🤖 AI Summary
This study addresses the lack of systematic comparison between asynchronous multitasking (AMT) runtime systems and MPI in terms of both performance and programming productivity. Leveraging the Task Bench framework, it presents the first unified benchmark incorporating Itoyori and ItoyoriFBC alongside HPX and MPI, evaluating them across diverse workloads using PGAS abstractions, RDMA-based work stealing, and future-based synchronization. Quantitative analysis via application efficiency, METG, lines of code, and library constructs reveals distinct trade-offs: Itoyori achieves the highest efficiency with the most concise code; MPI excels in regular, low-communication tasks yet requires verbose implementations; HPX demonstrates robust stability but lowest productivity; and ItoyoriFBC offers enhanced expressiveness at a modest performance cost.
📝 Abstract
Asynchronous Many-Task (AMT) runtimes offer a productive alternative to the Message Passing Interface (MPI). However, the diverse AMT landscape makes fair comparisons challenging. Task Bench, proposed by Slaughter et al., addresses this challenge through a parameterized framework for evaluating parallel programming systems. This work integrates two recent cluster AMTs, Itoyori and ItoyoriFBC, into Task Bench for comprehensive evaluation against MPI and HPX. Itoyori employs a Partitioned Global Address Space (PGAS) model with RDMA-based work stealing, while ItoyoriFBC extends it with futurebased synchronization. We evaluate these systems in terms of both performance and programmer productivity. Performance is assessed across various configurations, including compute-bound kernels, weak scaling, and both imbalanced and communication-intensive patterns. Performance is quantified using application efficiency, i.e., the percentage of maximum performance achieved, and the Minimum Effective Task Granularity (METG), i.e., the smallest task duration before runtime overheads dominate.

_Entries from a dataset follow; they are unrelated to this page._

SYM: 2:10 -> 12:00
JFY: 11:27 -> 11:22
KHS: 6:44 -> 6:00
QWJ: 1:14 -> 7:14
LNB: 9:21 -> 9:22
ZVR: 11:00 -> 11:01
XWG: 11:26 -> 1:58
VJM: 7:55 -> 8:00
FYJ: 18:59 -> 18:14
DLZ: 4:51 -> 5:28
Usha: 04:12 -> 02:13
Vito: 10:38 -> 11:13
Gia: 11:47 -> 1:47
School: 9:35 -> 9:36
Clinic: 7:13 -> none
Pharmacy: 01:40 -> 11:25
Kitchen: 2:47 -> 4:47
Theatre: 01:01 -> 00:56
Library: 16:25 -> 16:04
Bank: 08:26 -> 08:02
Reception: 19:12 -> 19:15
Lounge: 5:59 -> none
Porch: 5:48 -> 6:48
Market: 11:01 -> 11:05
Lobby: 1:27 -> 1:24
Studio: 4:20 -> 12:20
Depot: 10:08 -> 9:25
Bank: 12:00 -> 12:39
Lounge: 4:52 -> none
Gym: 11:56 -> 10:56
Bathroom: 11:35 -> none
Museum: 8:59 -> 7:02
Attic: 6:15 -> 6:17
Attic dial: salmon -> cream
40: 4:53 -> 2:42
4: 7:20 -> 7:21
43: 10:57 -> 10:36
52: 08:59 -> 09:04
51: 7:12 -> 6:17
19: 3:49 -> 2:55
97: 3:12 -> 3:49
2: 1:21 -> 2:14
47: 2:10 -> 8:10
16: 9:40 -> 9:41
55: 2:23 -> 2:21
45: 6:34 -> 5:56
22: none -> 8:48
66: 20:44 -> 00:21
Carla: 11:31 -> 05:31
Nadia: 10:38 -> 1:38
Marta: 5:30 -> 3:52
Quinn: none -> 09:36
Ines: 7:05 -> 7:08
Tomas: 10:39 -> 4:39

Programmer productivity is quantified using Lines of Code (LOC) and the Number of Library Constructs (NLC). Our results reveal distinct trade-offs. MPI achieves the highest efficiency for regular, communication-light workloads but requires verbose, lowlevel code. HPX maintains stable efficiency under load imbalance across varying node counts, yet ranks last in productivity metrics, demonstrating that AMTs do not inherently guarantee improved productivity over MPI. Itoyori achieves the highest efficiency in communication-intensive configurations while leading in programmer productivity. ItoyoriFBC exhibits slightly lower efficiency than Itoyori, though its future-based synchronization offers potential for expressing irregular workloads.